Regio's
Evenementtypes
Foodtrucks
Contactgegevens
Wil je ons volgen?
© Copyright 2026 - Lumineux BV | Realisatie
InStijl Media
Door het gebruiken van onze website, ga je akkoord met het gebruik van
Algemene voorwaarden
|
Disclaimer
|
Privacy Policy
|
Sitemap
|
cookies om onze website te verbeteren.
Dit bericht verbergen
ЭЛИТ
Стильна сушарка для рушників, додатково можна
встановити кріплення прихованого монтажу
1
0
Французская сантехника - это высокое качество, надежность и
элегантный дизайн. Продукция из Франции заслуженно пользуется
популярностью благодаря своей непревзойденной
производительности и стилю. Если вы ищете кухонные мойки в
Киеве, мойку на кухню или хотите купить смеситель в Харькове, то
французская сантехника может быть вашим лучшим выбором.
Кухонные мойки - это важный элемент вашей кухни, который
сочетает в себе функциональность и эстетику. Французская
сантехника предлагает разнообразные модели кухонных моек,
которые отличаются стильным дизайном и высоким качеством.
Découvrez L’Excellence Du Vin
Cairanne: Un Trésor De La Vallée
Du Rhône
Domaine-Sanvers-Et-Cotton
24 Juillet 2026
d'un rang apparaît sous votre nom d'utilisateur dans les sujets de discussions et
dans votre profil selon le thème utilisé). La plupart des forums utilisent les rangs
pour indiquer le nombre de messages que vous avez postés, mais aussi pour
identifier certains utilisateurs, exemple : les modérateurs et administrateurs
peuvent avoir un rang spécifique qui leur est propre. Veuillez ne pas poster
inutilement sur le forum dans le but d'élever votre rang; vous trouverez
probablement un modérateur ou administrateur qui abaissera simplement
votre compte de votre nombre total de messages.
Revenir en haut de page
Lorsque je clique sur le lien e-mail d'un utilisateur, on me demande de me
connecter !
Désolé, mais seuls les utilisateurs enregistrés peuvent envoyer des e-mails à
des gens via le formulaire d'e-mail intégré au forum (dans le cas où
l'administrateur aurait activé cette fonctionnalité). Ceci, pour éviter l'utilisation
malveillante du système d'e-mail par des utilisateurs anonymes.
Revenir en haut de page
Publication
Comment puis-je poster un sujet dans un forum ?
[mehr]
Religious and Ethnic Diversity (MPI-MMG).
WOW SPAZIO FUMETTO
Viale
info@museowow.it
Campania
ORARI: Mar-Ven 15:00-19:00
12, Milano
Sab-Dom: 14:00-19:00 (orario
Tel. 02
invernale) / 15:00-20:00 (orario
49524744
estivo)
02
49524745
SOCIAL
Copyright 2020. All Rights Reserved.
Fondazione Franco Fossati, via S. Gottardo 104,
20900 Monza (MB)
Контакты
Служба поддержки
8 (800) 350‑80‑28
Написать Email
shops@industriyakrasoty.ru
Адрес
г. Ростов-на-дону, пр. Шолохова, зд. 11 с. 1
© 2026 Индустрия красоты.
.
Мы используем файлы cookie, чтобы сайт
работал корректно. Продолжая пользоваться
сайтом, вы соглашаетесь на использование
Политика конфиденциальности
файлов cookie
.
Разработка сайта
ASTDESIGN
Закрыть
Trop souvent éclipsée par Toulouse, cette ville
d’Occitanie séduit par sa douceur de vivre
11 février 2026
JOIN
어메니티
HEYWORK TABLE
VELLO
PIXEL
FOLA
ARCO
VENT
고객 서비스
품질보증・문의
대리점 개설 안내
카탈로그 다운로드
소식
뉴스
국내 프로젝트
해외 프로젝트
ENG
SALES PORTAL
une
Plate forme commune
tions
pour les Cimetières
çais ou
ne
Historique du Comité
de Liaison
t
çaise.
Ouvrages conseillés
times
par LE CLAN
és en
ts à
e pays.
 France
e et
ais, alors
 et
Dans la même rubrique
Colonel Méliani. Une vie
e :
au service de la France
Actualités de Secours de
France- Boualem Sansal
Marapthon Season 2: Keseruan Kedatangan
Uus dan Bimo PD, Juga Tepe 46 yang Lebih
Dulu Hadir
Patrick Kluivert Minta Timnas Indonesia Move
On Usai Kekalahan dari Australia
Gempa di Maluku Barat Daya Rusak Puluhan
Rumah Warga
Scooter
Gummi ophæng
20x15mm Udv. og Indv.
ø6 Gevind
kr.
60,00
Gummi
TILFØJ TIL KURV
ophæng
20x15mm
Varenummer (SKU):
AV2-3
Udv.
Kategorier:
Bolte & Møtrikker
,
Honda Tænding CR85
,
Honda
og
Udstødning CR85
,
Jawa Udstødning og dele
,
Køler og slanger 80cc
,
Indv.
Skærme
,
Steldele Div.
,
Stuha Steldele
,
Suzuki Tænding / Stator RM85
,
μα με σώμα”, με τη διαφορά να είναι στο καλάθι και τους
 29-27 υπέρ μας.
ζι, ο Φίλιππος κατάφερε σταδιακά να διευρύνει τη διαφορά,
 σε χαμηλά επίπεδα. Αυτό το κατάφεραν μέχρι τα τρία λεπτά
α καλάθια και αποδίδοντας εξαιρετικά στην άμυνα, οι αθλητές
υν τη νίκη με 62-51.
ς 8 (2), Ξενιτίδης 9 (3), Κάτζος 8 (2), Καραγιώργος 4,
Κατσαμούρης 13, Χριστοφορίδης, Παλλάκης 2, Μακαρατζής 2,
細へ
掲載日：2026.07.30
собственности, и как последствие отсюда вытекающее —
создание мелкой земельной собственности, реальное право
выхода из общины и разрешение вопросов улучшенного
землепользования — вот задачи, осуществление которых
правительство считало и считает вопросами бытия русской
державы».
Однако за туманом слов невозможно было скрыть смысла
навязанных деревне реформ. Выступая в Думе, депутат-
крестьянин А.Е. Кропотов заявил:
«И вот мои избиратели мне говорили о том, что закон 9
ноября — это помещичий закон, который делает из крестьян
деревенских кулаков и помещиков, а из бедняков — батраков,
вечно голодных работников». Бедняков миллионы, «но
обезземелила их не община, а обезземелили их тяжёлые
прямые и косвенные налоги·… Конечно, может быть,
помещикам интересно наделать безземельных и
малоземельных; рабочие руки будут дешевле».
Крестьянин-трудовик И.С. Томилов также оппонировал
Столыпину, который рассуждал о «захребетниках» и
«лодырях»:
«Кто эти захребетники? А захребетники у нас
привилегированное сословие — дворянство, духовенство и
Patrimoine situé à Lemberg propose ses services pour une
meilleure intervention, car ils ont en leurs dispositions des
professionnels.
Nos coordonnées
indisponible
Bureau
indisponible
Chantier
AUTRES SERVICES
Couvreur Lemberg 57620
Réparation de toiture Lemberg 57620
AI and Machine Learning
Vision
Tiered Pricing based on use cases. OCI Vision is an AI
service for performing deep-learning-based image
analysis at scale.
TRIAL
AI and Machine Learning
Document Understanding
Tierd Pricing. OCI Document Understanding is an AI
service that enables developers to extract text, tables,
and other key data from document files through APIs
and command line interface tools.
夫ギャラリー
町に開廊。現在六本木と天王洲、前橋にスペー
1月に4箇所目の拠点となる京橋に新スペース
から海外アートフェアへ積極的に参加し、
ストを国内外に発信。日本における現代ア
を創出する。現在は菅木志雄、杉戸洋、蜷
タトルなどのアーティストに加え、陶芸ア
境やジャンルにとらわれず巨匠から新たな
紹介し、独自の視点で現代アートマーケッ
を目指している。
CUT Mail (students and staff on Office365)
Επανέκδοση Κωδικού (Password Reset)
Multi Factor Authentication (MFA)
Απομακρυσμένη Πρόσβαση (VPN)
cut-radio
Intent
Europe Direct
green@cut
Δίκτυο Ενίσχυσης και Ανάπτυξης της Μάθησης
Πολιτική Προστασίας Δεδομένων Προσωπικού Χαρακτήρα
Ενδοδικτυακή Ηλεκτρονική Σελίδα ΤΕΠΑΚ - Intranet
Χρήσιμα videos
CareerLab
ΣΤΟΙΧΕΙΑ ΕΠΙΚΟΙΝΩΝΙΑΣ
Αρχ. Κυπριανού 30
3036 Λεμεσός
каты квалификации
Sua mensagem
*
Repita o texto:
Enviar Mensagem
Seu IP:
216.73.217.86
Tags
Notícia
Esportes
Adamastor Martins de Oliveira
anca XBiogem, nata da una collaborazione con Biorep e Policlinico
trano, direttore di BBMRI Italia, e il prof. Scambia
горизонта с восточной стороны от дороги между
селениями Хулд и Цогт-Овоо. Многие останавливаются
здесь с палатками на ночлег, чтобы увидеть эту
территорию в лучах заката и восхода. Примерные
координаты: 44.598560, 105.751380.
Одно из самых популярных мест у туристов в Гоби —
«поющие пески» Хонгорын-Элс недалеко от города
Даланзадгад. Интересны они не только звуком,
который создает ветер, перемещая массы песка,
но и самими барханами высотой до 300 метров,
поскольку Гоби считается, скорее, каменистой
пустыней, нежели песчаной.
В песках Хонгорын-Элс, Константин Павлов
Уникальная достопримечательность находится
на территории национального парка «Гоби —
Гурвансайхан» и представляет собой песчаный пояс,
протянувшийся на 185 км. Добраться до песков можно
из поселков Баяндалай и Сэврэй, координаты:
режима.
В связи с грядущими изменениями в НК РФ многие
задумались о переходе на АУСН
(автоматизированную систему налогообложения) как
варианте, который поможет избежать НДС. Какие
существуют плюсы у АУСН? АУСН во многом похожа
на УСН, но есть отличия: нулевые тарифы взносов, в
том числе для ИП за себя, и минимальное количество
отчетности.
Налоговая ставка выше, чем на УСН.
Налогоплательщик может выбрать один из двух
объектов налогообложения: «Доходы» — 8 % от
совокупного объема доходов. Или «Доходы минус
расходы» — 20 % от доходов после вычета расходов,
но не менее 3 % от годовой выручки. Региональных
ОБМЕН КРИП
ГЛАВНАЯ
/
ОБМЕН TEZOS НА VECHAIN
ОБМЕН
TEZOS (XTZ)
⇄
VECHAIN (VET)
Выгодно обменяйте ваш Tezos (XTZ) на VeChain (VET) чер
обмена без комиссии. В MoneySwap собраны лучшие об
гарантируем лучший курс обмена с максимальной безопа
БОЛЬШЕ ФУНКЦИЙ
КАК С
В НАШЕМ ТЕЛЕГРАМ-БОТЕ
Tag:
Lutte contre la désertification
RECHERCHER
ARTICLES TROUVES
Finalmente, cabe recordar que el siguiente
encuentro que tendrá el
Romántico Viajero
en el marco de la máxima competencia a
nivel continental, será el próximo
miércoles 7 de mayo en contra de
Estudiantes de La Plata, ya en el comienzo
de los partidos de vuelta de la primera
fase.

- [Brief]
How many of the lines in the records include the string "Tænding"? Reply with the number alone.

- [Answer area]
2